→ **Exercise goal**
Among the entries below, find every line that contains the string "freuen", then copy it.

[Items from a dataset]
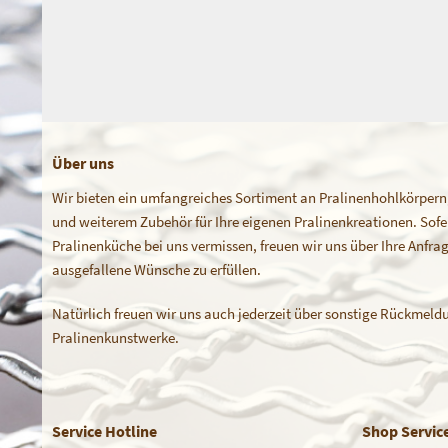
Über uns
Wir bieten ein umfangreiches Sortiment an Pralinenhohlkörpern
und weiterem Zubehör für Ihre eigenen Pralinenkreationen. Sofern
Pralinenküche bei uns vermissen, freuen wir uns über Ihre Anfr
ausgefallene Wünsche zu erfüllen.
Natürlich freuen wir uns auch jederzeit über sonstige Rückmeldu
Pralinenkunstwerke.
Service Hotline
Shop Servic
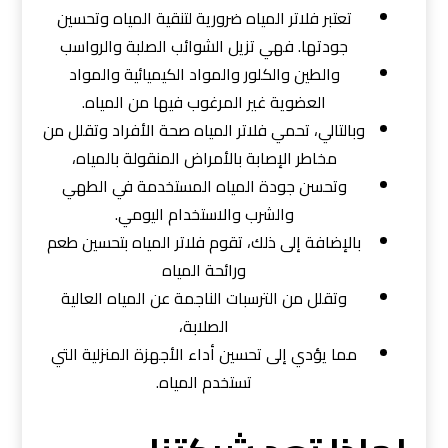
تعتبر فلاتر المياه ضرورية لتنقية المياه وتحسين
جودتها. فهي تزيل الشوائب الصلبة والرواسب
والطين والكلور والمواد الكيميائية والمواد
العضوية غير المرغوب فيها من المياه.
وبالتالي، تحمي فلاتر المياه صحة الأفراد وتقلل من
مخاطر الإصابة بالأمراض المنقولة بالمياه،
وتحسن جودة المياه المستخدمة في الطهي
والشرب والاستخدام اليومي.
بالإضافة إلى ذلك، تقوم فلاتر المياه بتحسين طعم
ورائحة المياه
وتقلل من الترسبات الناجمة عن المياه العالية
الصلابة،
مما يؤدي إلى تحسين أداء الأجهزة المنزلية التي
تستخدم المياه.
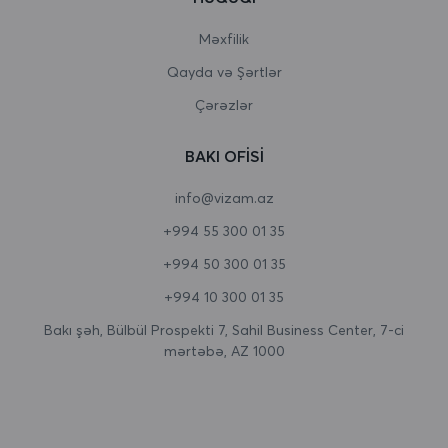
Burundi
Məxfilik
Qayda və Şərtlər
Butan
Çərəzlər
Çad
BAKI OFISI
Cersi
info@vizam.az
Çexiya
+994 55 300 01 35
Cəbəllütariq
+994 50 300 01 35
Cənubi Afrika
+994 10 300 01 35
Cənubi Georgiya və Cənubi Sandviç adaları
Bakı şəh, Bülbül Prospekti 7, Sahil Business Center, 7-ci
mərtəbə, AZ 1000
Cənubi Koreya
Cənubi Sudan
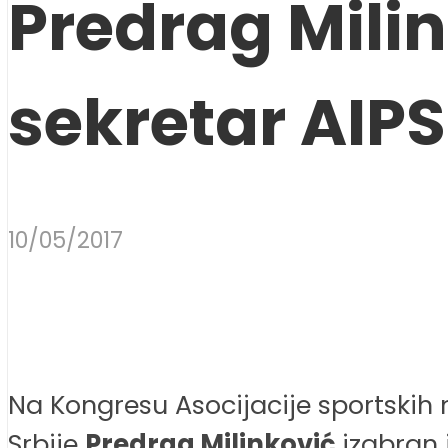
Predrag Milin
sekretar AIP
10/05/2017
Na Kongresu Asocijacije sportskih
Srbije
Predrag Milinković
izabran 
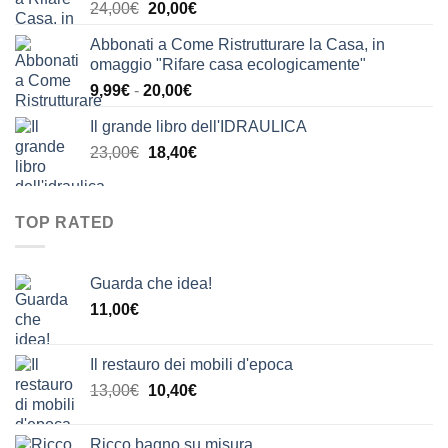
Il
Il
24,00
€
20,00
€
24,00€.
21,00€.
prezzo
prezzo
Abbonati a Come Ristrutturare la Casa, in
originale
attuale
omaggio "Rifare casa ecologicamente"
era:
è:
Fascia
9,99
€
-
20,00
€
24,00€.
20,00€.
di
Il grande libro dell'IDRAULICA
prezzo:
Il
Il
23,00
€
18,40
€
da
prezzo
prezzo
9,99€
originale
attuale
a
era:
è:
20,00€
TOP RATED
23,00€.
18,40€.
Guarda che idea!
11,00
€
Il restauro dei mobili d'epoca
Il
Il
13,00
€
10,40
€
prezzo
prezzo
originale
attuale
Ricco bagno su misura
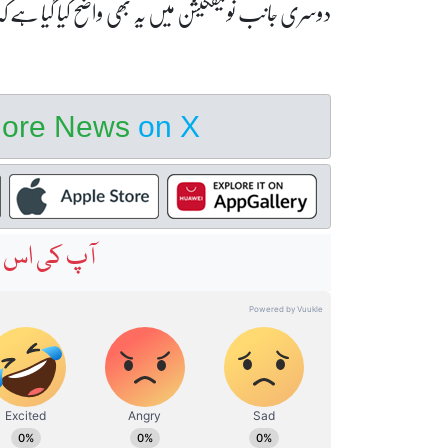
دوسری جانب نوٹیفکیشن میں یہ بھی واضح کیا گیا ہے کہ خوا
hore News
on X
آپ کی اس خ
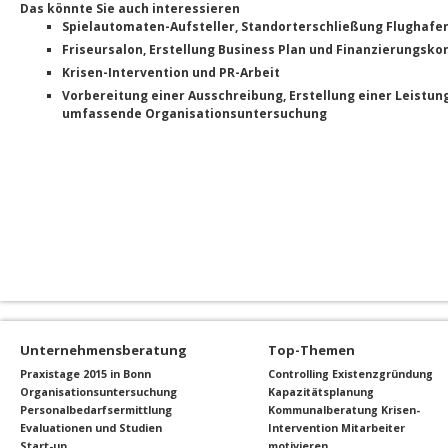
Das könnte Sie auch interessieren
Spielautomaten-Aufsteller, Standorterschließung Flughafe
Friseursalon, Erstellung Business Plan und Finanzierungsko
Krisen-Intervention und PR-Arbeit
Vorbereitung einer Ausschreibung, Erstellung einer Leistun
umfassende Organisationsuntersuchung
Unternehmensberatung
Top-Themen
Praxistage 2015 in Bonn
Controlling
Existenzgründung
Organisationsuntersuchung
Kapazitätsplanung
Personalbedarfsermittlung
Kommunalberatung
Krisen-
Evaluationen und Studien
Intervention
Mitarbeiter
Start-up
motivieren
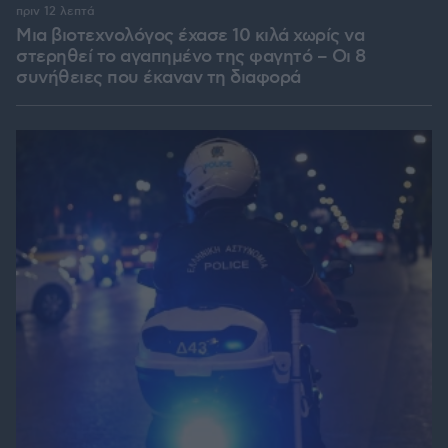
πριν 12 λεπτά
Μια βιοτεχνολόγος έχασε 10 κιλά χωρίς να
στερηθεί το αγαπημένο της φαγητό – Οι 8
συνήθειες που έκαναν τη διαφορά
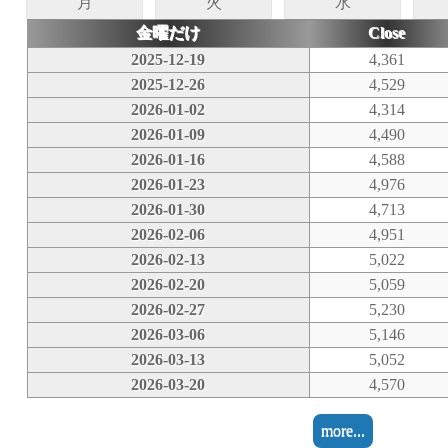
月
火
水
金曜だけ
Close
2025-12-19
4,361
2025-12-26
4,529
2026-01-02
4,314
2026-01-09
4,490
2026-01-16
4,588
2026-01-23
4,976
2026-01-30
4,713
2026-02-06
4,951
2026-02-13
5,022
2026-02-20
5,059
2026-02-27
5,230
2026-03-06
5,146
2026-03-13
5,052
2026-03-20
4,570
more...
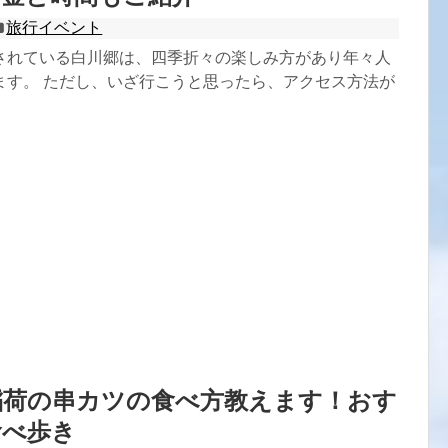
旅行イベント
されている白川郷は、四季折々の楽しみ方があり年々人
ます。 ただし、いざ行こうと思ったら、アクセス方法が
稲荷の串カツの食べ方教えます！おす
食べ歩き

→ **Task response**
Pralinenküche bei uns vermissen, freuen wir uns über Ihre Anfr
Natürlich freuen wir uns auch jederzeit über sonstige Rückmeldu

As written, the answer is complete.